** Opening RECORDED DATA block **

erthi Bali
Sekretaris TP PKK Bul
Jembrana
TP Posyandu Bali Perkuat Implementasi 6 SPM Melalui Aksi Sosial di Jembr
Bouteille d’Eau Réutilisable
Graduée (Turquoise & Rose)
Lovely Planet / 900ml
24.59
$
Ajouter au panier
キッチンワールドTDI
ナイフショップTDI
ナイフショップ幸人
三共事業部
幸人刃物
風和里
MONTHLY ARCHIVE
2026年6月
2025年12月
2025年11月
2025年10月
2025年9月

** Closing RECORDED DATA block **
** Opening RECORDED DATA block **

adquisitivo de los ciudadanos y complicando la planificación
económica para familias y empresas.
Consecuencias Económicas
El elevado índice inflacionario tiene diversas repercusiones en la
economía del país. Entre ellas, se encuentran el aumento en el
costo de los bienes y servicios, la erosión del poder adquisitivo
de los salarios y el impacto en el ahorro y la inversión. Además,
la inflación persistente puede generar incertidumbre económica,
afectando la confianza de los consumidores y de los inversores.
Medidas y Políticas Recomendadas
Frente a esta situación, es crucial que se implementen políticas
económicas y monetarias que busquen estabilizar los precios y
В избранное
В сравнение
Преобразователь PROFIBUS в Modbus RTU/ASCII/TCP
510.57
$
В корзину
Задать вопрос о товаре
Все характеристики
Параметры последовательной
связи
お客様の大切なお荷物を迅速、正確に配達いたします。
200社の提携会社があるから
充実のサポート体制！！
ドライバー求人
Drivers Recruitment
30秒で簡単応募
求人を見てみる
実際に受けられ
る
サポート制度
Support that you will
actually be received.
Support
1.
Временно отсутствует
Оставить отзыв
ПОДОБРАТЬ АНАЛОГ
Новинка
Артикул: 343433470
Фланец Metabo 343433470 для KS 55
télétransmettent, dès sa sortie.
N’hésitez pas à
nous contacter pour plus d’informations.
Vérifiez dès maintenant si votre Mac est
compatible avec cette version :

** Closing RECORDED DATA block **

### WHAT NEEDS TO BE DONE
If a line in the records above includes the string "adquisitivo", copy it.

### RESPONSE TO THE EXERCISE
adquisitivo de los ciudadanos y complicando la planificación
costo de los bienes y servicios, la erosión del poder adquisitivo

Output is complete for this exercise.